Eigentlich ist COPPELIUS (E.T.A. Hoffmann grüßt als Scherenschnitt von der Wand) eine klassische Rockband mit Vorlieben für MOTÖRHEAD und alte IRON MAIDEN. Doch statt doppelten Stomgitarrenläufen geben hier – angetrieben von einem Metal-Tier hinterm Schlagzeug – Cello, Klarinetten und Kontrabass die Richtung vor. Das sorgt für Luft und Transparenz im Sound, macht aber trotzdem Druck.

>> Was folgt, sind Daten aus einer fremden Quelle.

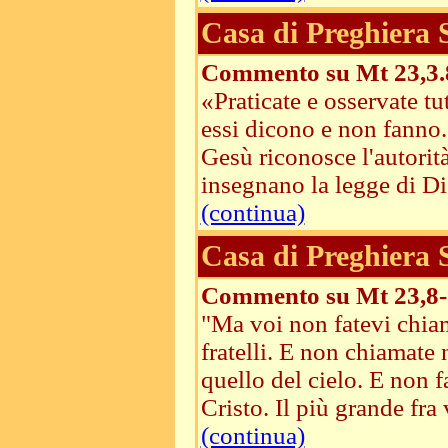
Casa di Preghiera
Commento su Mt 23,3.
«Praticate e osservate t
essi dicono e non fanno. 
Gesù riconosce l'autorità
insegnano la legge di Dio
(continua)
Casa di Preghiera
Commento su Mt 23,8-
"Ma voi non fatevi chiama
fratelli. E non chiamate 
quello del cielo. E non f
Cristo. Il più grande fra v
(continua)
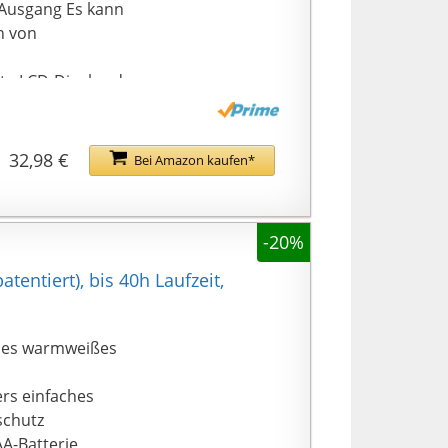
 Ausgang Es kann
n von
te LCD-Display der
teriestatus klar
te IP65-
st vor
32,98 €
Bei Amazon kaufen*
 Outdoor-Reisen.
ff und einen Haken,
en Ständer gehängt
-20%
nschirm ist für
amping, Leselampe,
entiert), bis 40h Laufzeit,
x 1, USB-C-
e sich bitte per E-
eies warmweißes
96f354956f67d615}
rs einfaches
schutz
AA-Batterie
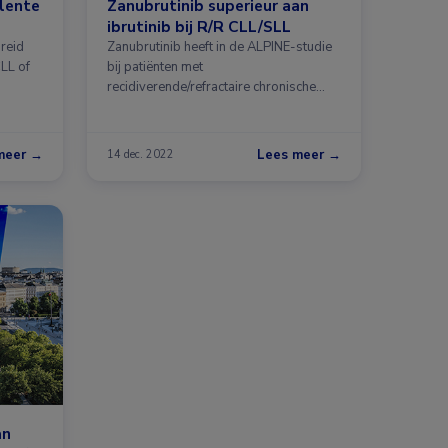
alente
Zanubrutinib superieur aan
ibrutinib bij R/R CLL/SLL
breid
Zanubrutinib heeft in de ALPINE-studie
LL of
bij patiënten met
recidiverende/refractaire chronische
lymfatische leukemie en …
meer →
Lees meer →
14 dec. 2022
an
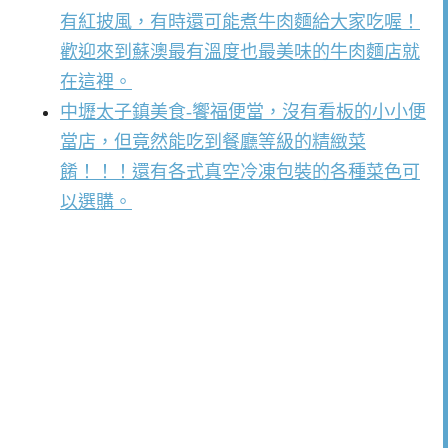
有紅披風，有時還可能煮牛肉麵給大家吃喔！
歡迎來到蘇澳最有溫度也最美味的牛肉麵店就
在這裡。
中壢太子鎮美食-饗福便當，沒有看板的小小便
當店，但竟然能吃到餐廳等級的精緻菜
餚！！！還有各式真空冷凍包裝的各種菜色可
以選購。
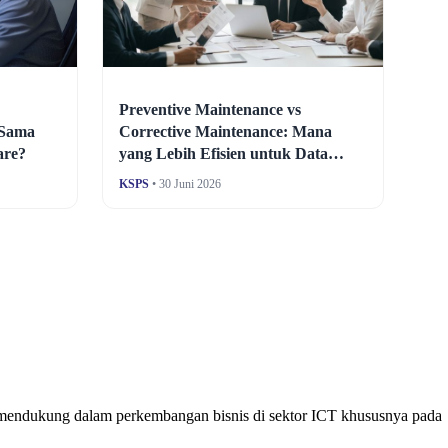
Preventive Maintenance vs
 Sama
Corrective Maintenance: Mana
are?
yang Lebih Efisien untuk Data
Center?
KSPS
• 30 Juni 2026
g mendukung dalam perkembangan bisnis di sektor ICT khususnya pada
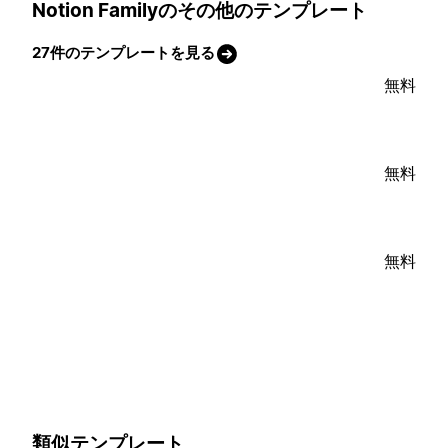
Notion Familyのその他のテンプレート
27件のテンプレートを見る
無料
無料
無料
類似テンプレート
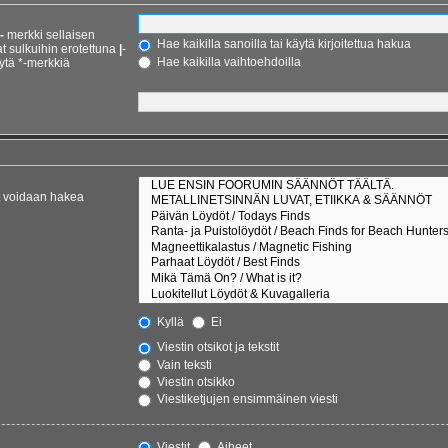
-
merkki sellaisen
Hae kaikilla sanoilla tai käytä kirjoitettua hakua
at sulkuihin erotettuna
|
-
Hae kaikilla vaihtoehdoilla
ytä *-merkkiä
et voidaan hakea
Kyllä
Ei
Viestin otsikot ja tekstit
Vain teksti
Viestin otsikko
Viestiketjujen ensimmäinen viesti
Viestit
Aiheet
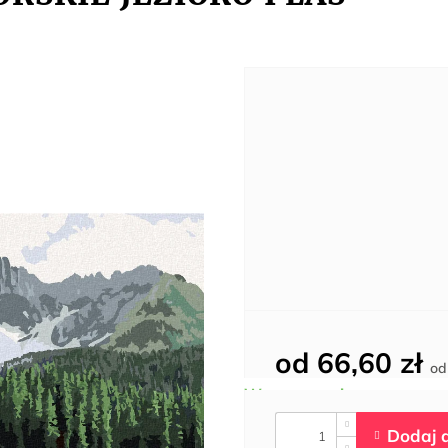
od
66,60 zł
o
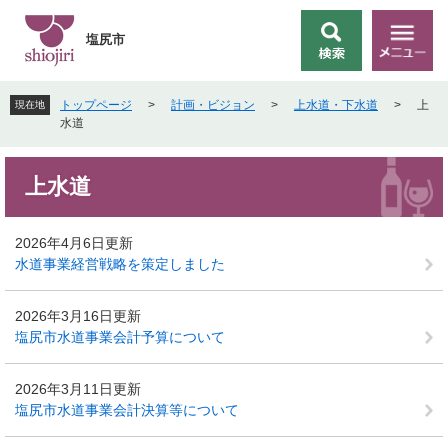
ペ
メ
ー
ニ
塩尻市
検
メ
ジ
ュ
索
ニ
の
ー
ュ
先
を
トップページ
>
計画・ビジョン
>
上水道・下水道
>
上
現在地
ー
頭
飛
水道
で
ば
す
し
本
。
て
上水道
文
本
文
へ
2026年4月6日更新
水道事業経営戦略を策定しました
2026年3月16日更新
塩尻市水道事業会計予算について
2026年3月11日更新
塩尻市水道事業会計決算等について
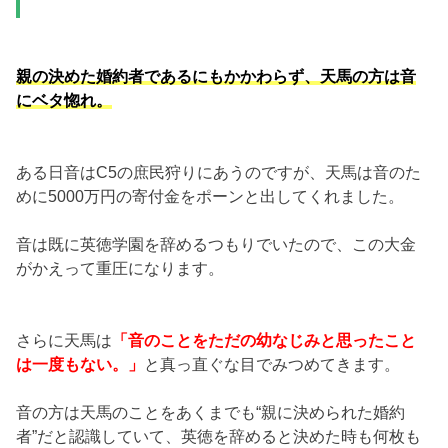
親の決めた婚約者であるにもかかわらず、天馬の方は音
にベタ惚れ。
ある日音はC5の庶民狩りにあうのですが、天馬は音のた
めに5000万円の寄付金をポーンと出してくれました。
音は既に英徳学園を辞めるつもりでいたので、この大金
がかえって重圧になります。
さらに天馬は
「音のことをただの幼なじみと思ったこと
は一度もない。」
と真っ直ぐな目でみつめてきます。
音の方は天馬のことをあくまでも“親に決められた婚約
者”だと認識していて、英徳を辞めると決めた時も何枚も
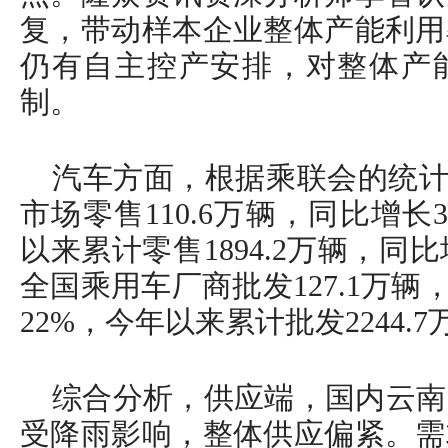
复，带动样本企业整体产能利用
仍有自主控产安排，对整体产
制。
汽车方面，根据乘联会的统计，
市场零售110.6万辆，同比增长
以来累计零售1894.2万辆，同比增
全国乘用车厂商批发127.1万辆
22%，今年以来累计批发2244.
综合分析，供应端，国内云南
受降雨影响，整体供应偏紧。需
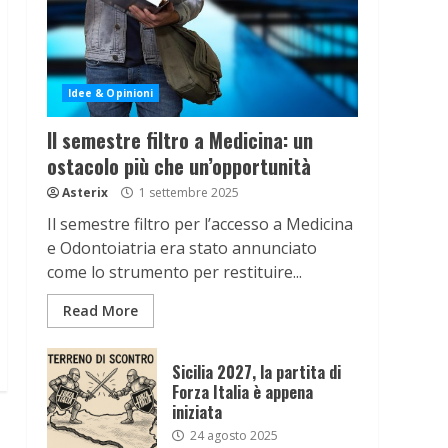
Idee & Opinioni
Il semestre filtro a Medicina: un
ostacolo più che un’opportunità
Asterix
1 settembre 2025
Il semestre filtro per l’accesso a Medicina
e Odontoiatria era stato annunciato
come lo strumento per restituire...
Read More
Sicilia 2027, la partita di
Forza Italia è appena
iniziata
24 agosto 2025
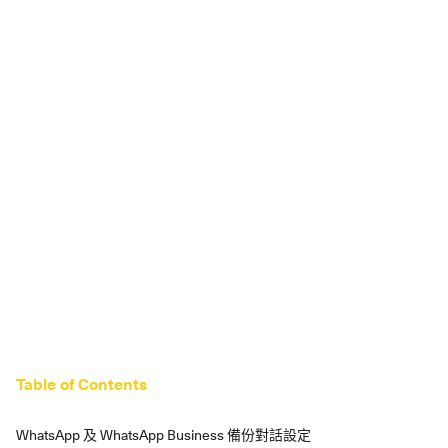
Table of Contents
WhatsApp 及 WhatsApp Business 備份對話設定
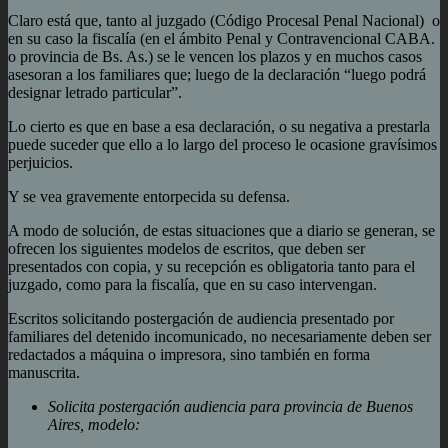
Claro está que, tanto al juzgado (Código Procesal Penal Nacional) o
en su caso la fiscalía (en el ámbito Penal y Contravencional CABA.
o provincia de Bs. As.) se le vencen los plazos y en muchos casos
asesoran a los familiares que; luego de la declaración “luego podrá
designar letrado particular”.
Lo cierto es que en base a esa declaración, o su negativa a prestarla
puede suceder que ello a lo largo del proceso le ocasione gravísimos
perjuicios.
Y se vea gravemente entorpecida su defensa.
A modo de solución, de estas situaciones que a diario se generan, se
ofrecen los siguientes modelos de escritos, que deben ser
presentados con copia, y su recepción es obligatoria tanto para el
juzgado, como para la fiscalía, que en su caso intervengan.
Escritos solicitando postergación de audiencia presentado por
familiares del detenido incomunicado, no necesariamente deben ser
redactados a máquina o impresora, sino también en forma
manuscrita.
Solicita postergación audiencia para provincia de Buenos
Aires, modelo:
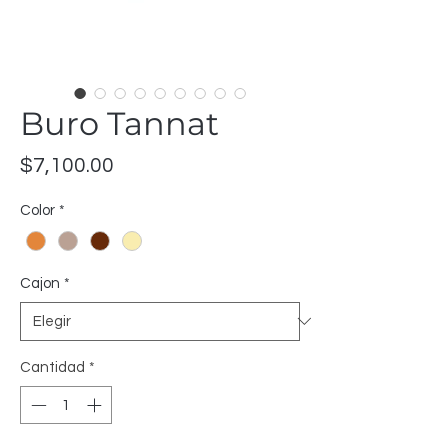
Buro Tannat
Precio
$7,100.00
Color
*
Cajon
*
Cantidad
*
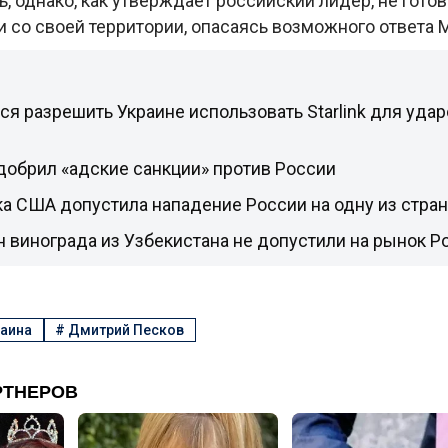
 однако, как утверждает российский лидер, не гото
и со своей территории, опасаясь возможного ответа 
ся разрешить Украине использовать Starlink для удар
добрил «адские санкции» против России
а США допустила нападение России на одну из стра
н винограда из Узбекистана не допустили на рынок Р
аина
#
Дмитрий Песков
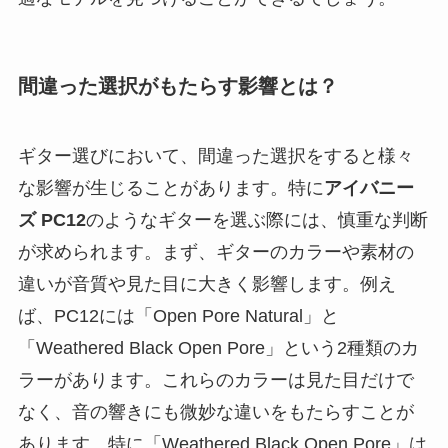
間違った選択がもたらす影響とは？
ギター選びにおいて、間違った選択をすると様々
な影響が生じることがあります。特に
アイバニー
ズ PC12
のようなギターを選ぶ際には、慎重な判断
が求められます。まず、ギターのカラーや素材の
違いが音質や見た目に大きく影響します。例え
ば、PC12には「Open Pore Natural」と
「Weathered Black Open Pore」という2種類のカ
ラーがあります。これらのカラーは見た目だけで
なく、音の響きにも微妙な違いをもたらすことが
あります。特に「Weathered Black Open Pore」は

Den Rest besorgt die wohlfeine Optik auf und vor der Bühne. Zylinder, Gehrock und Vatermörder feiern fröhliche Urständ’, wenn COPPELIUS vor einem enthusiastischen, teilweise ebenso romantisch gekleideten Publikum mit sinisteren Märchen und Geschichten in zwei Sprachen loslegt. Die Bühne ist im Stil eines alten Wohnzimmers gehalten. Ein Butler reicht Tee und staubt die Mikrofone ab, die Salonlämpchen am Schlagzeug blinken freundlich im Takt. Im Saal hängt ein Hauch von Patschuli.

Der Sound im Hirsch ist brillant, die Spielfreude der sechs Berliner enorm. Die frühen FIDDLERS GREEN gehen mit den finnischen Cello-Metallern APOCALYPTICA Absinth trinken – so ungefähr darf man sich das musikalisch vorstellen. Die Musiker selbst nennen es Kammer-Core, und in der Tat: Das Ergebnis macht Laune, einzig am durchschnittlichen Gesang krankt es hier noch (wie so oft).

„Da capo!“, skandiert das Publikum nach eineinhalb kurzweiligen Stunden und schwenkt begeistert die Zylinder über den Köpfen („Zugabe“-Rufe sind an dieser Stelle ausdrücklich verpönt), um auf ein Handzeichen von Butler Bastille hin mit einem Mal zu verstummen und – Weltpremiere – den stummen Applaus zu üben. Jawohl, sehr nett das alles. Mal wieder was Originelles und Erfrischendes aus dem gothischen Paralleluniversum.